The EU's Copernicus Climate Change Service has confirmed 2016 was the hottest on record by a wide margin. Photo: 123RF
8
January, 2017
The
data are the first of the New Year to confirm many projections that
2016 will exceed 2015 as the warmest since reliable records began in
the 19th century, it said in a report.
The
Arctic was the region showing the sharpest rise in temperatures,
while many other areas of the globe, including parts of Africa and
Asia, also suffered unusual heat, it said.
A
few parts of South America and Antarctica were cooler than normal.
Global
surface temperatures in 2016 averaged 14.8°C, or 1.3° higher than
estimated before the Industrial Revolution ushered in wide use of
fossil fuels, the EU body said.
In
2015, almost 200 nations agreed at a summit in Paris to limit global
warming to "well below" 2° above pre-industrial times
while pursuing efforts to hold the rise to 1.5° as part of a
sweeping shift away from fossil fuels towards clean energy.
Temperatures
last year broke a 2015 record by almost 0.2°, the climate change
service said, boosted by a build-up of greenhouse gases in the
atmosphere and by a natural El Nino weather event in the Pacific
Ocean, which releases heat to the atmosphere.
In
February 2016 alone, temperatures were 1.5° above pre-industrial
times, the study said.

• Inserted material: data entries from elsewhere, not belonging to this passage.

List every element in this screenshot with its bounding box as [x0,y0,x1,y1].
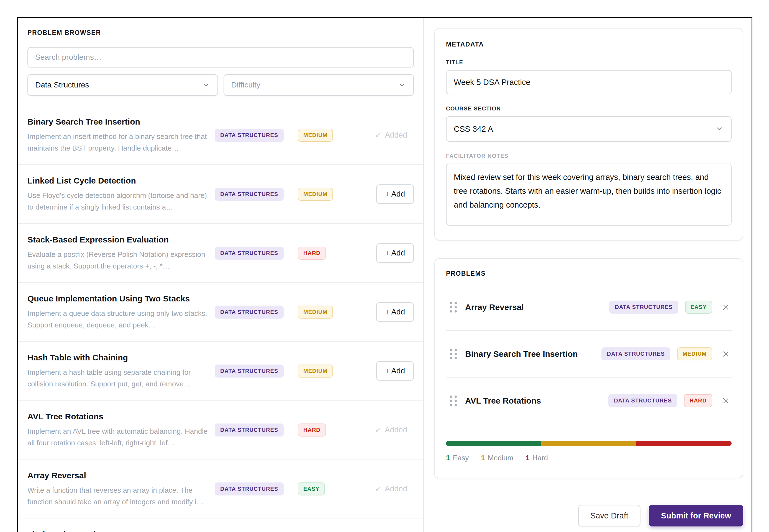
problem-title: Array Reversal [27,470,208,481]
difficulty-badge: MEDIUM [298,306,333,319]
problem-text: Array Reversal Write a function that rev… [27,470,215,508]
check-icon: ✓ [375,131,381,140]
title-input[interactable] [446,70,732,94]
difficulty-badge: HARD [298,423,326,437]
drag-handle-icon[interactable] [450,349,457,359]
problem-title: Stack-Based Expression Evaluation [27,234,208,245]
problem-description: Implement a queue data structure using o… [27,308,208,331]
add-button[interactable]: + Add [376,361,414,381]
facilitator-notes-label: FACILITATOR NOTES [446,153,732,159]
difficulty-distribution-bar [446,441,732,446]
problem-description: Implement a hash table using separate ch… [27,366,208,390]
check-icon: ✓ [375,425,381,435]
selected-problem-row: Array Reversal DATA STRUCTURES EASY [446,284,732,331]
metadata-heading: METADATA [446,41,732,48]
problem-row: Array Reversal Write a function that rev… [18,459,423,518]
add-button[interactable]: + Add [376,184,414,204]
category-filter-value: Data Structures [35,81,89,89]
category-badge: DATA STRUCTURES [608,394,677,407]
chevron-down-icon [398,81,406,89]
difficulty-filter-placeholder: Difficulty [231,81,261,89]
problem-row: Find Maximum Element Implement a functio… [18,518,423,532]
selected-problems-heading: PROBLEMS [446,270,732,277]
footer-actions: Save Draft Submit for Review [434,505,743,526]
legend-label: Hard [532,454,548,462]
added-label: Added [385,425,407,434]
selected-problem-row: AVL Tree Rotations DATA STRUCTURES HARD [446,378,732,424]
difficulty-filter-select[interactable]: Difficulty [224,74,414,96]
added-label: Added [385,484,407,493]
problem-browser-header: PROBLEM BROWSER Data Structures Difficul… [18,18,423,96]
selected-problems-card: PROBLEMS Array Reversal DATA STRUCTURES … [434,258,743,478]
difficulty-badge: EASY [298,482,325,495]
problem-browser-heading: PROBLEM BROWSER [27,29,414,37]
difficulty-badge: MEDIUM [298,188,333,201]
x-icon [721,349,731,359]
x-icon [721,303,731,312]
added-label: Added [385,131,407,140]
problem-description: Evaluate a postfix (Reverse Polish Notat… [27,249,208,272]
filter-row: Data Structures Difficulty [27,74,414,96]
problem-description: Write a function that reverses an array … [27,484,208,508]
problem-title: Queue Implementation Using Two Stacks [27,293,208,304]
problem-text: Linked List Cycle Detection Use Floyd's … [27,175,215,213]
problem-description: Implement an AVL tree with automatic bal… [27,425,208,449]
legend-count: 1 [525,454,529,462]
remove-button[interactable] [720,301,732,313]
legend-count: 1 [446,454,450,462]
problem-text: Stack-Based Expression Evaluation Evalua… [27,234,215,272]
problem-row: Linked List Cycle Detection Use Floyd's … [18,165,423,224]
facilitator-notes-textarea[interactable]: Mixed review set for this week covering … [446,164,732,226]
remove-button[interactable] [720,348,732,360]
metadata-card: METADATA TITLE COURSE SECTION CSS 342 A … [434,28,743,241]
problem-text: Queue Implementation Using Two Stacks Im… [27,293,215,331]
selected-problem-title: Array Reversal [465,303,524,312]
problem-description: Implement an insert method for a binary … [27,131,208,154]
check-icon: ✓ [375,484,381,494]
drag-handle-icon[interactable] [450,396,457,406]
add-button[interactable]: + Add [376,302,414,322]
add-button[interactable]: + Add [376,243,414,263]
save-draft-button[interactable]: Save Draft [578,505,641,526]
difficulty-badge: MEDIUM [677,347,712,360]
difficulty-badge: EASY [685,301,712,314]
problem-row: AVL Tree Rotations Implement an AVL tree… [18,401,423,459]
problem-browser-panel: PROBLEM BROWSER Data Structures Difficul… [18,18,424,532]
problem-text: AVL Tree Rotations Implement an AVL tree… [27,411,215,449]
submit-for-review-button[interactable]: Submit for Review [649,505,743,526]
chevron-down-icon [202,81,210,89]
course-section-select[interactable]: CSS 342 A [446,116,732,142]
composer-panel: METADATA TITLE COURSE SECTION CSS 342 A … [424,18,752,532]
distribution-segment [446,441,541,446]
category-badge: DATA STRUCTURES [215,247,284,260]
added-indicator: ✓Added [375,425,407,435]
problem-title: Hash Table with Chaining [27,352,208,363]
title-label: TITLE [446,59,732,66]
legend-label: Medium [488,454,513,462]
category-badge: DATA STRUCTURES [215,482,284,495]
problem-row: Queue Implementation Using Two Stacks Im… [18,283,423,342]
legend-item: 1 Easy [446,454,469,462]
problem-row: Stack-Based Expression Evaluation Evalua… [18,224,423,283]
problem-row: Binary Search Tree Insertion Implement a… [18,106,423,165]
selected-problem-title: Binary Search Tree Insertion [465,349,578,359]
problem-title: Binary Search Tree Insertion [27,116,208,127]
course-section-value: CSS 342 A [454,125,493,134]
app-frame: PROBLEM BROWSER Data Structures Difficul… [17,17,752,532]
selected-problems-list: Array Reversal DATA STRUCTURES EASY [446,284,732,424]
drag-handle-icon[interactable] [450,302,457,313]
category-badge: DATA STRUCTURES [215,365,284,378]
category-filter-select[interactable]: Data Structures [27,74,218,96]
search-input[interactable] [27,47,414,68]
x-icon [721,396,731,406]
added-indicator: ✓Added [375,131,407,140]
difficulty-badge: MEDIUM [298,129,333,142]
category-badge: DATA STRUCTURES [215,188,284,201]
problem-list: Binary Search Tree Insertion Implement a… [18,106,423,532]
difficulty-badge: MEDIUM [298,365,333,378]
selected-problem-title: AVL Tree Rotations [465,396,541,406]
remove-button[interactable] [720,395,732,407]
legend-label: Easy [453,454,469,462]
problem-text: Find Maximum Element Implement a functio… [27,529,215,532]
added-indicator: ✓Added [375,484,407,494]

Rising heat is blamed for stoking wildfires,
heat waves, droughts, floods and more powerful downpours that disrupt
water and food supplies.
The
UN's World Meteorological Organization (WMO), the main authority on
global temperatures, compiles data mainly from two US and one British
dataset that will be published in coming weeks. It also uses input
from Copernicus.
Dick
Dee, deputy head of the Copernicus Climate Change Service, said
Thursday's data were available quickly because they draw on
temperature stations and satellite measurements used to make weather
forecasts.
"They're
pretty much in perfect agreement" with the WMO data in areas
where measurements overlap, he told Reuters.
The
other datasets used by the WMO are collected from sources that can
take more time to compile, including ships, buoys and balloons.
US
President-elect Donald Trump has sometimes called man-made
climate change a hoax
and threatened to "cancel" the Paris agreement. But he has
also said he has an open mind and sees "some connectivity"
between human activity and global warming.